Key Laboratory of Major Diseases in Children, Ministry of Education, National Clinical Research Center for Respiratory Diseases, National Key Discipline of Pediatrics, Laboratory of Infection and Microbiology, Beijing Pediatric Research Institute, Beijing Children's Hospital, Capital Medical University, National Center for Children's Health, Beijing 100045, China.

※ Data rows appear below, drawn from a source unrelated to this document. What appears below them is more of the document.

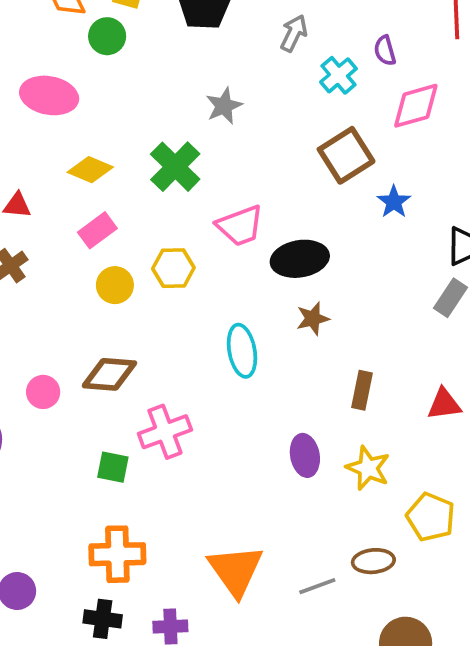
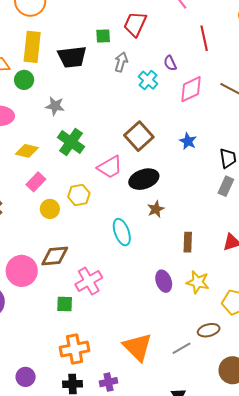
gray star: (224, 106) -> (55, 106), moved, turned -30
brown square: (346, 155) -> (139, 136), moved
pink circle: (43, 392) -> (22, 271), size x1.8

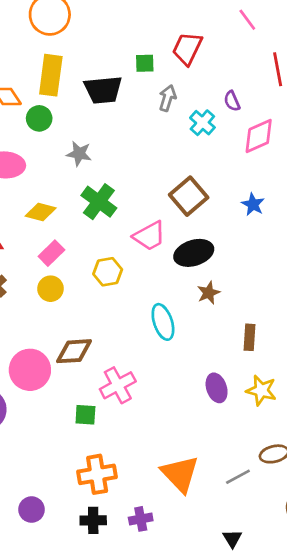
yellow circle: (50, 209) -> (50, 289), moved

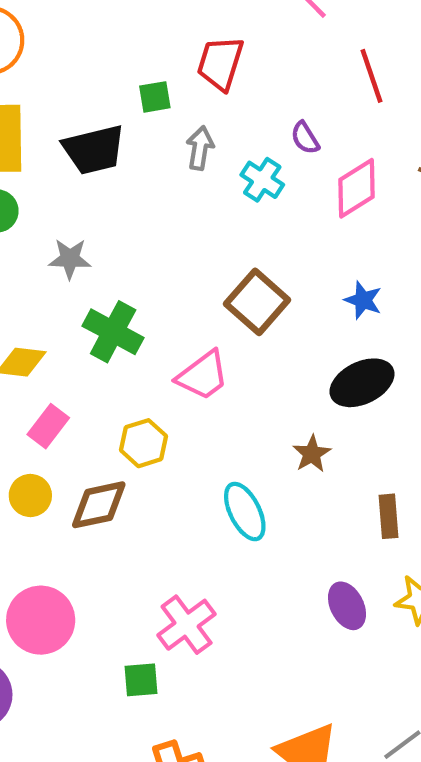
black ellipse: (194, 253) -> (362, 383), moved
yellow circle: (50, 289) -> (30, 495), moved
brown diamond: (74, 351) -> (99, 505), moved

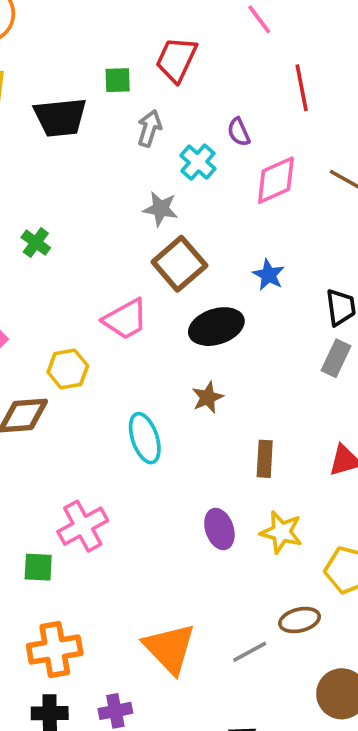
gray star: (70, 259) -> (161, 209), moved
green cross: (113, 332) -> (36, 243), moved, size x0.6
black ellipse: (362, 383) -> (216, 327), moved

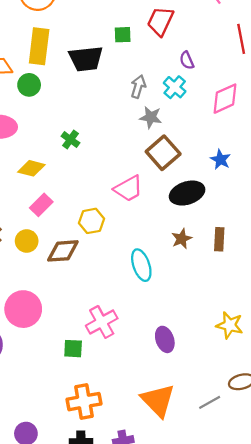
gray arrow: (149, 128) -> (138, 87), moved
purple semicircle: (239, 132) -> (187, 60), moved
brown rectangle: (265, 459) -> (219, 239), moved
purple ellipse: (219, 529) -> (165, 339), moved

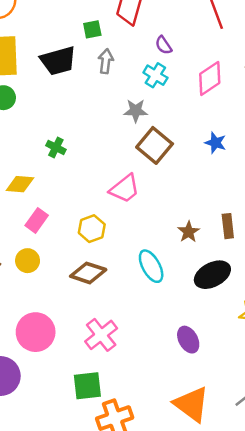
gray arrow: (138, 87) -> (106, 61), moved
black ellipse: (187, 193) -> (212, 275), moved
brown diamond: (63, 251) -> (88, 273), moved, turned 32
pink cross: (102, 322) -> (101, 335), moved
green square: (73, 349) -> (87, 386), moved, size x1.4

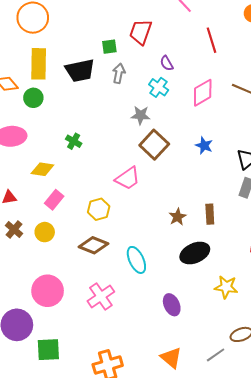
cyan ellipse: (151, 266) -> (136, 260), moved
green square: (87, 386) -> (48, 350), moved
orange triangle: (191, 404) -> (171, 358), size x0.7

Beijing Key Laboratory of Antimicrobial Agents, Institute of Medicinal Biotechnology, Chinese Academy of Medical Sciences & Peking Union Medical College, Beijing 100050, China.
Microbiol Res. 2024 Nov;288:127872. doi: 10.1016/j.micres.2024.127872. Epub 2024 Aug 11.

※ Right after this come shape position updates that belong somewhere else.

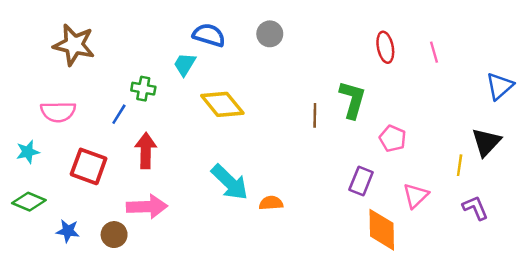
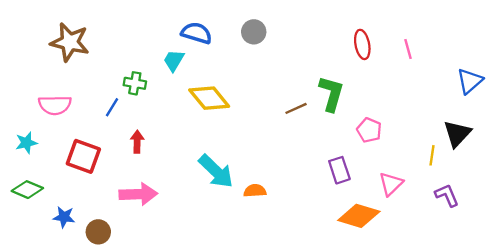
brown line: (315, 115) -> (296, 108), turned 65
red arrow: (146, 151) -> (137, 142), size x0.7
purple rectangle: (361, 181) -> (339, 170), turned -40
orange diamond: (382, 230) -> (359, 216), turned -72
brown circle: (114, 235) -> (98, 232), moved

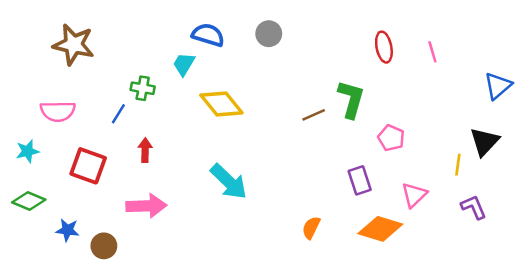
orange semicircle: (255, 191) -> (311, 228), moved, turned -60

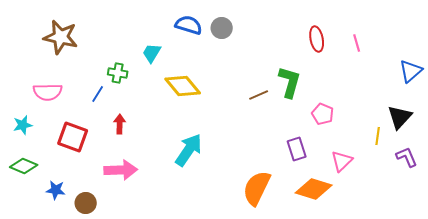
blue semicircle: (208, 35) -> (189, 25), moved
cyan arrow: (229, 182) -> (189, 150), turned -100
purple L-shape: (474, 207) -> (407, 157), moved
orange semicircle: (311, 228) -> (257, 188), size x1.8

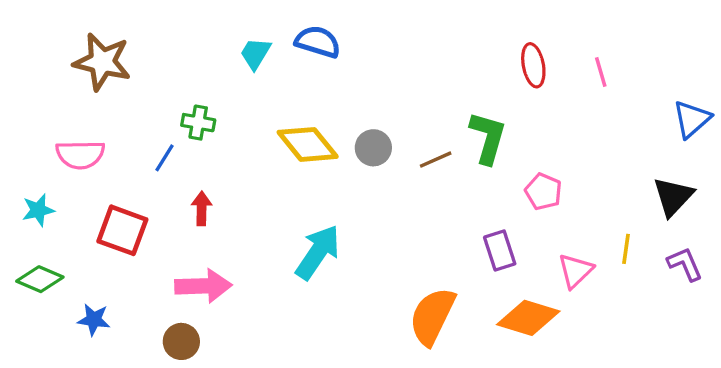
gray circle: (222, 28) -> (373, 148), moved
cyan trapezoid: (152, 53) -> (255, 53), moved
yellow line: (378, 136) -> (626, 249), moved
brown circle: (86, 203) -> (181, 341), moved

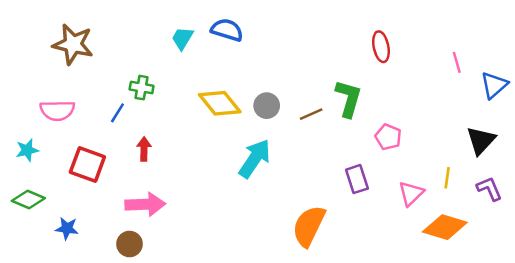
pink line: (601, 72) -> (457, 62), moved
cyan arrow: (318, 252) -> (255, 159), moved
orange diamond: (528, 318) -> (445, 227), moved

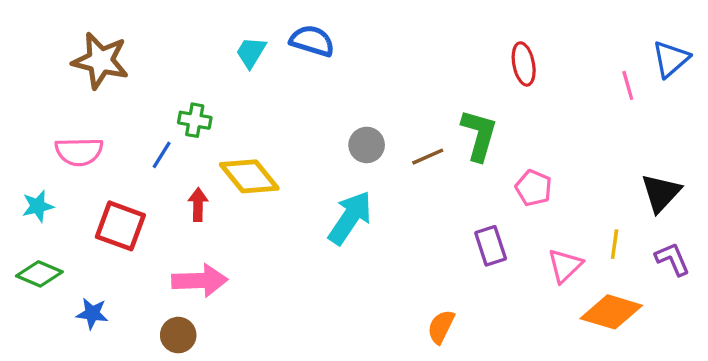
blue triangle: (494, 85) -> (671, 59), moved
yellow diamond: (220, 103) -> (249, 176), moved
orange semicircle: (309, 226) -> (441, 327), moved, size x0.6

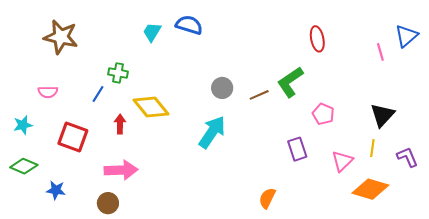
green L-shape: (479, 135) -> (290, 82), turned -140
pink semicircle: (79, 152) -> (48, 92), size x0.7
black triangle: (661, 193) -> (382, 115), moved

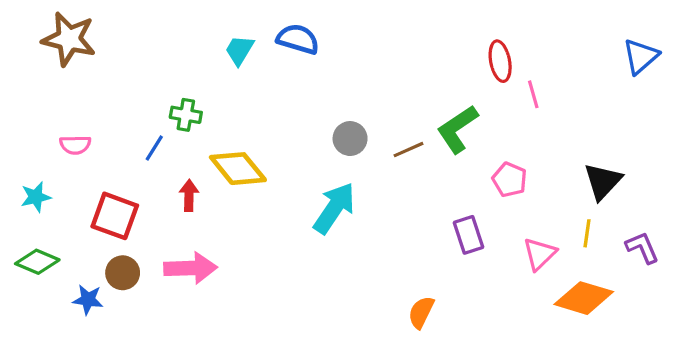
brown star: (61, 37) -> (69, 39), moved
pink line: (380, 52) -> (533, 94), moved
brown circle: (108, 203) -> (123, 273), moved

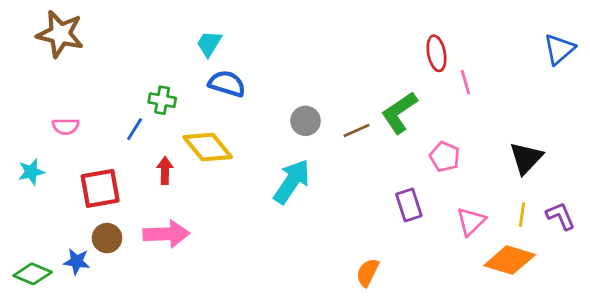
blue semicircle: (298, 39) -> (227, 84), moved
red square: (115, 216) -> (100, 188), turned -30
yellow line: (587, 233) -> (522, 215), moved
green diamond: (37, 262) -> (33, 274), moved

Antimicrobial resistance has been an increasingly serious threat to global public health. The contribution of non-antibiotic pharmaceuticals to the development of antibiotic resistance has been overlooked. Our study found that the anti-inflammatory drug phenylbutazone could protect P. aeruginosa against antibiotic mediated killing by binding to the efflux pump regulator MexR. In this study, antibiotic activity against P. aeruginosa alone or in combination with phenylbutazone was evaluated in vitro and in vivo. Resazurin accumulation assay, transcriptomic sequencing, and PISA assay were conducted to explore the underlying mechanism for the reduced antibiotic susceptibility caused by phenylbutazone. Then EMSA, ITC, molecular dynamic simulations, and amino acid substitutions were used to investigate the interactions between phenylbutazone and MexR. We found that phenylbutazone could reduce the susceptibility of P. aeruginosa to multiple antibiotics, including parts of β-lactams, fluoroquinolones, tetracyclines, and macrolides. Phenylbutazone could directly bind to MexR, then promote MexR dissociating from the mexA-mexR intergenic region and de-repress the expression of MexAB-OprM efflux pump. The overexpressed MexAB-OprM pump resulted in the reduced antibiotic susceptibility. And the His41 and Arg21 residues of MexR were involved in the phenylbutazone-MexR interaction. We hope this study would imply the potential risk of antibiotic resistance caused by non-antibiotic pharmaceuticals.
抗微生物药物耐药性一直是对全球公共卫生的一个日益严重的威胁。非抗生素药物对抗微生物药物耐药性发展的贡献一直被忽视。我们的研究发现,抗炎药苯丁唑酮可以通过与外排泵调节剂 MexR 结合来保护铜绿假单胞菌免受抗生素介导的杀伤。在这项研究中,我们评估了单独使用抗生素或与苯丁唑酮联合使用对铜绿假单胞菌的体外和体内活性。进行了 Resazurin 积累测定、转录组测序和 PISA 测定,以探索苯丁唑酮导致抗生素敏感性降低的潜在机制。然后,进行了 EMSA、ITC、分子动力学模拟和氨基酸取代,以研究苯丁唑酮与 MexR 之间的相互作用。我们发现,苯丁唑酮可以降低铜绿假单胞菌对多种抗生素的敏感性,包括部分β-内酰胺类、氟喹诺酮类、四环素类和大环内酯类抗生素。苯丁唑酮可以直接与 MexR 结合,然后促进 MexR 从 mexA-mexR 基因间区解离,解除 MexAB-OprM 外排泵的抑制表达。过度表达的 MexAB-OprM 泵导致抗生素敏感性降低。MexR 的 His41 和 Arg21 残基参与了苯丁唑酮-MexR 相互作用。我们希望本研究能暗示非抗生素药物引起抗微生物药物耐药性的潜在风险。